What accountability demands

Preventing further catastrophe in Darfur requires moving beyond humanitarian palliation to address the political and military factors driving the crisis. This means, first, imposing meaningful costs on the RSF and its external sponsors—not merely rhetorical condemnation but sanctions, arms embargoes, and diplomatic isolation that constrains their capacity to prosecute mass atrocity campaigns. It means, second, treating famine creation as a prosecutable war crime rather than a humanitarian challenge, establishing precedents that deter future actors from weaponizing starvation.

Most fundamentally, it requires abandoning the fiction that Sudan's crisis can be resolved through the same frameworks that have proven ineffective for two years. The conflict is not "spiraling out of control"—it is being controlled with brutal efficiency by actors pursuing clear objectives through systematic violence. International intervention that fails to recognize this intentionality, that continues to treat symptoms while ignoring perpetrators, merely prolongs the suffering it purports to address.

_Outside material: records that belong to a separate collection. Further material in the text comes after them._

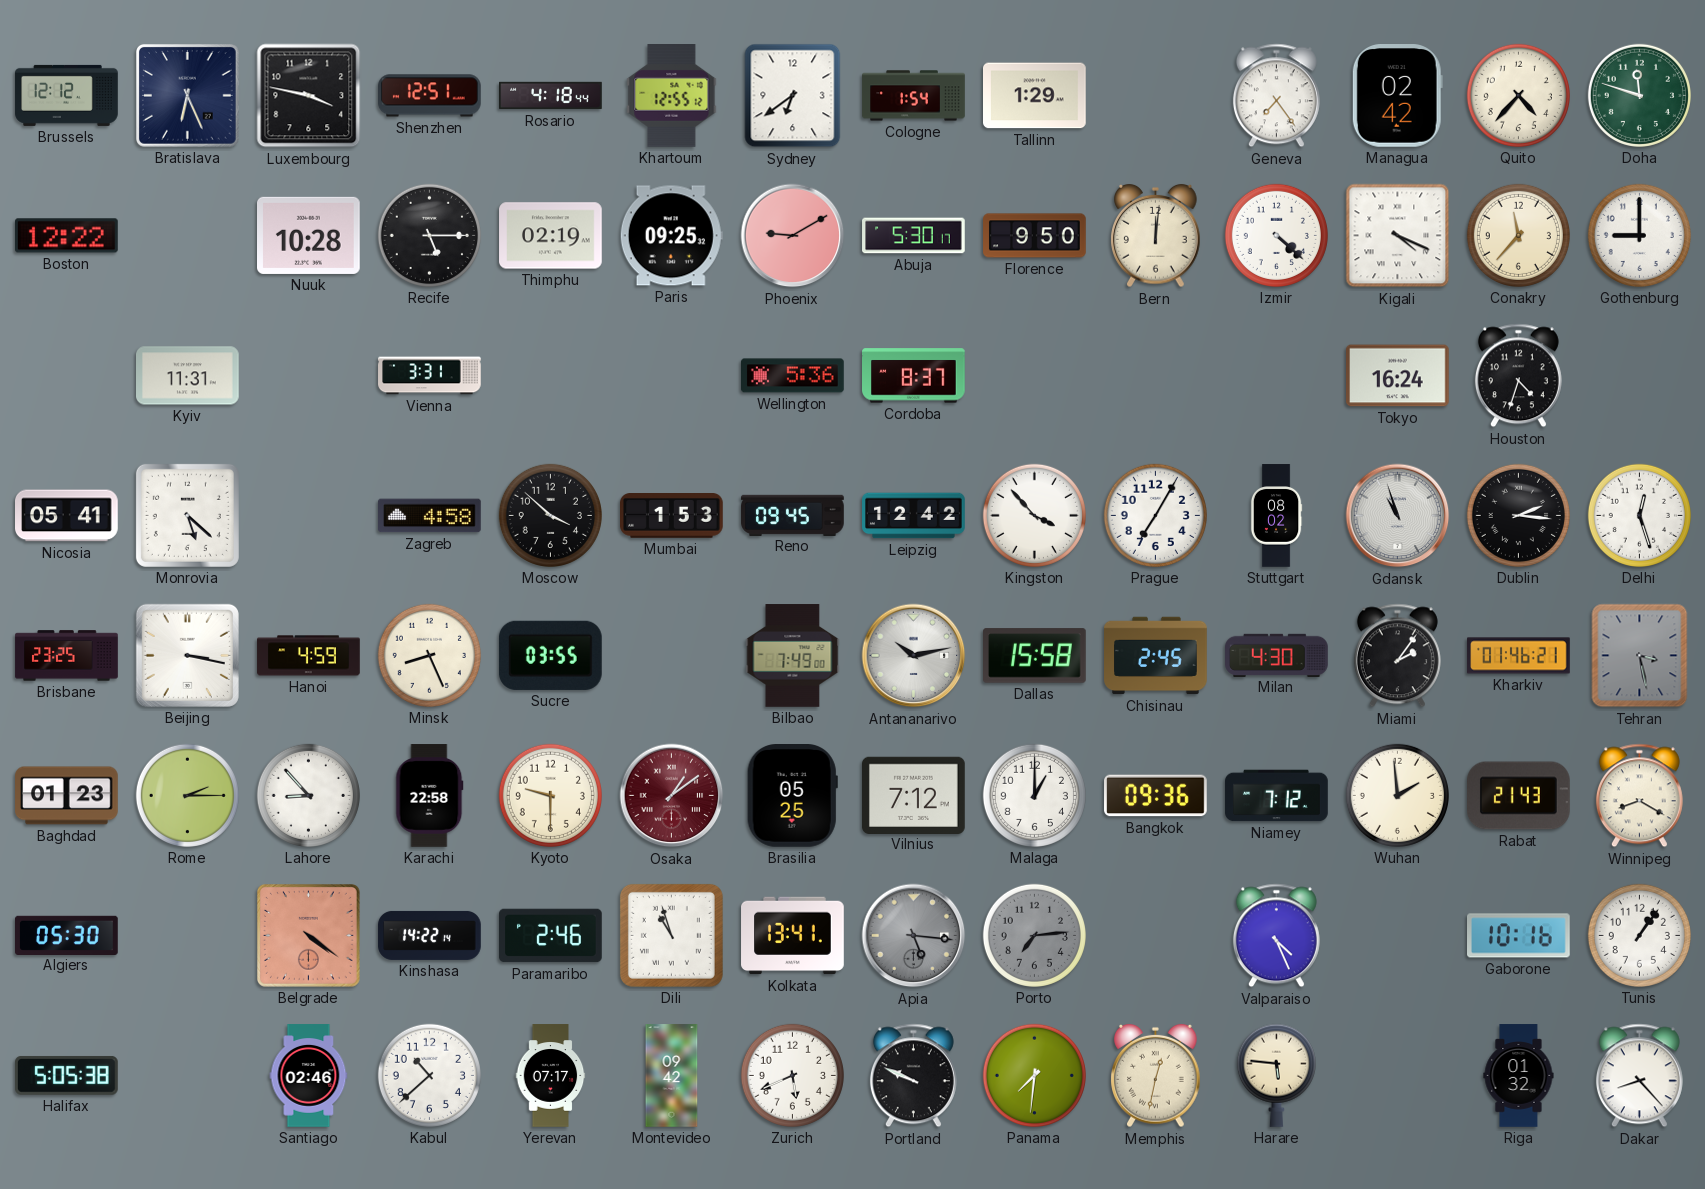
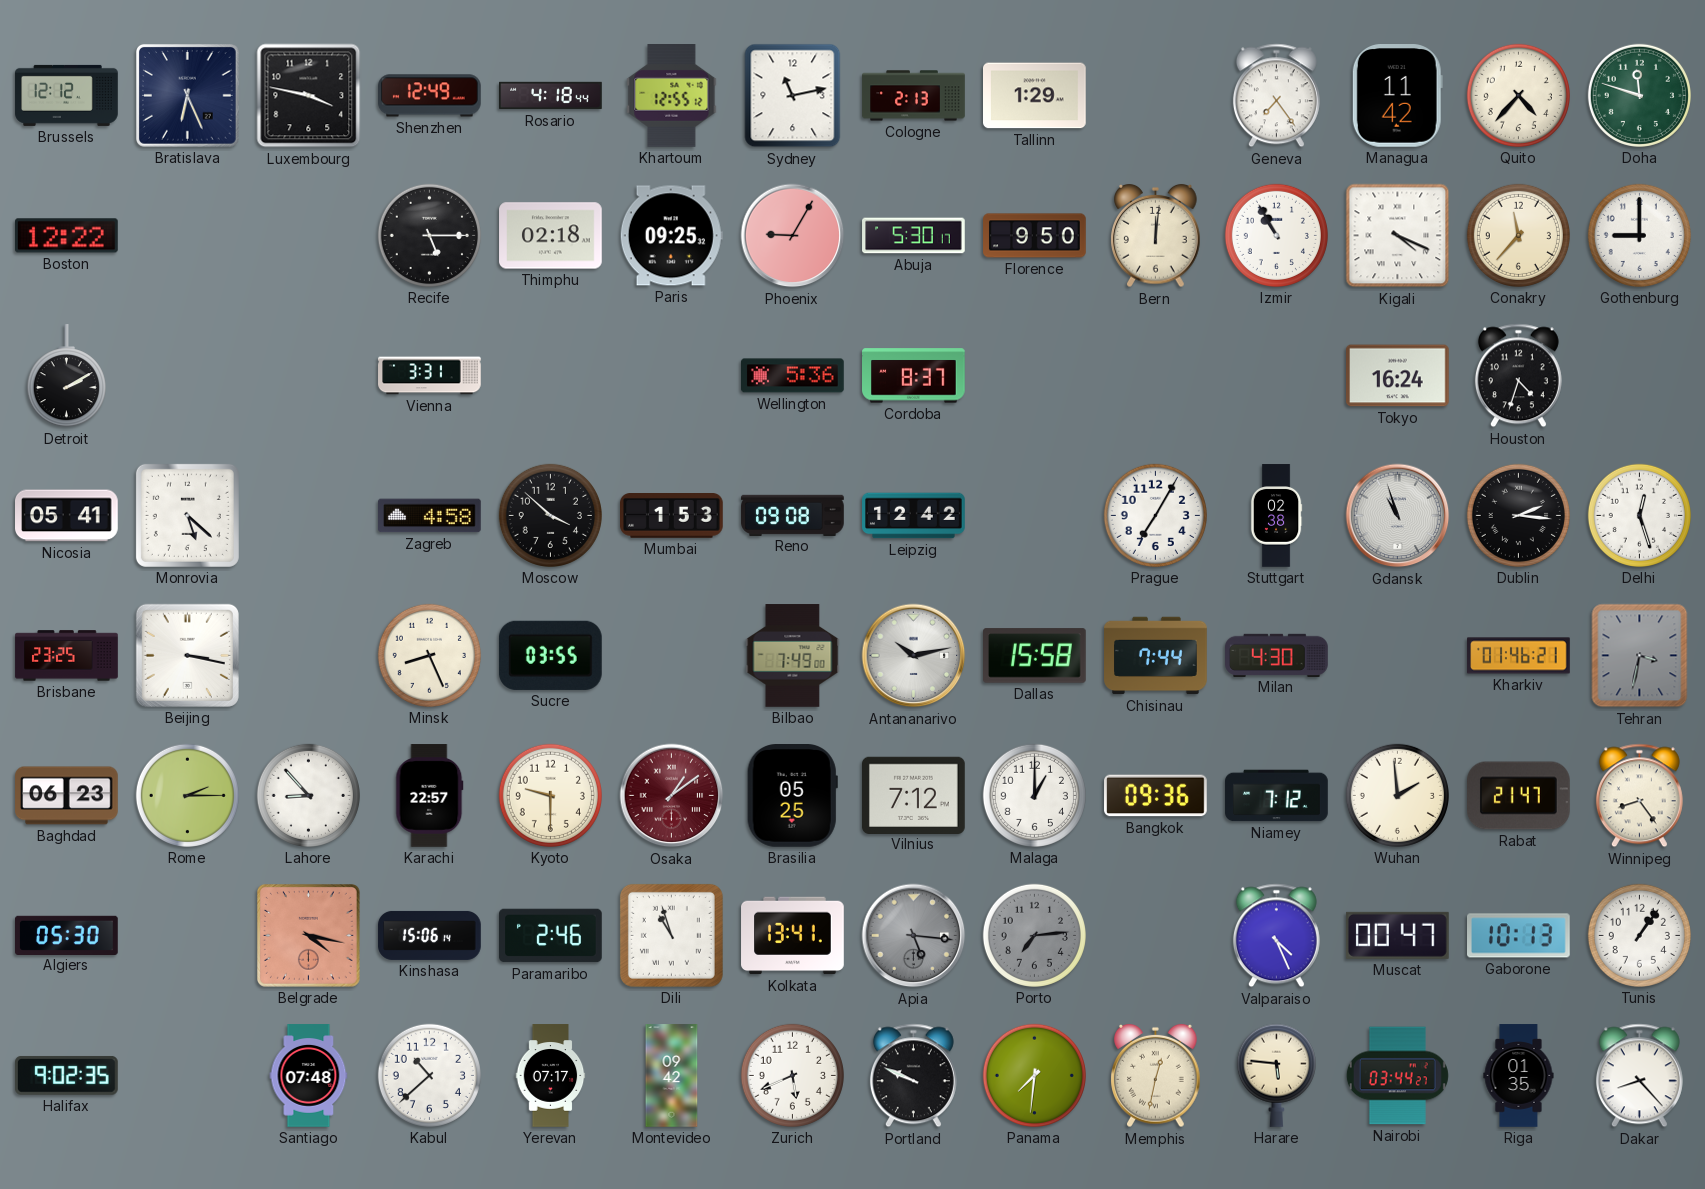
Shenzhen: 12:51 -> 12:49
Sydney: 6:39 -> 11:13
Cologne: 1:54 -> 2:13
Managua: 02:42 -> 11:42
Nuuk: 10:28 -> none
Thimphu: 02:19 -> 02:18
Phoenix: 9:10 -> 9:05
Izmir: 4:22 -> 10:55
Detroit: none -> 2:10
Kyiv: 11:31 -> none
Reno: 09:45 -> 09:08
Kingston: 3:53 -> none
Stuttgart: 08:02 -> 02:38
Hanoi: 4:59 -> none
Chisinau: 2:45 -> 7:44
Miami: 2:06 -> none
Tehran: 3:28 -> 3:32
Baghdad: 01:23 -> 06:23
Karachi: 22:58 -> 22:57
Rabat: 21:43 -> 21:47
Winnipeg: 8:20 -> 8:24
Belgrade: 4:21 -> 4:17
Kinshasa: 14:22 -> 15:06
Muscat: none -> 00:47
Gaborone: 10:16 -> 10:13
Halifax: 5:05 -> 9:02
Santiago: 02:46 -> 07:48
Nairobi: none -> 03:44
Riga: 01:32 -> 01:35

The Sudanese government's warning that genocide is unfolding in Darfur should be understood not as hyperbole but as accurate description of observable reality. The Sudanese people—those surviving in El Fasher's ruins, those displaced to camps across the region, those maintaining mutual aid networks despite starvation conditions—have demonstrated extraordinary resilience in the face of orchestrated destruction. What they lack is not agency but support from international institutions designed precisely to prevent the kind of mass atrocity now consuming their homeland.

The children eating leaves in El Fasher deserve more than aid agencies' best efforts to deliver food that armed groups will loot. They deserve a world that recognizes their starvation as a crime, prosecutes those responsible, and constrains the external sponsors who make such crimes possible. Until the international community demonstrates the political will to provide that response, Darfur's genocide will continue—not because it is inevitable, but because it remains profitable and consequence-free for those engineering it.

The question is not whether we have the tools to prevent mass starvation in Darfur. It is whether we have the political courage to use them.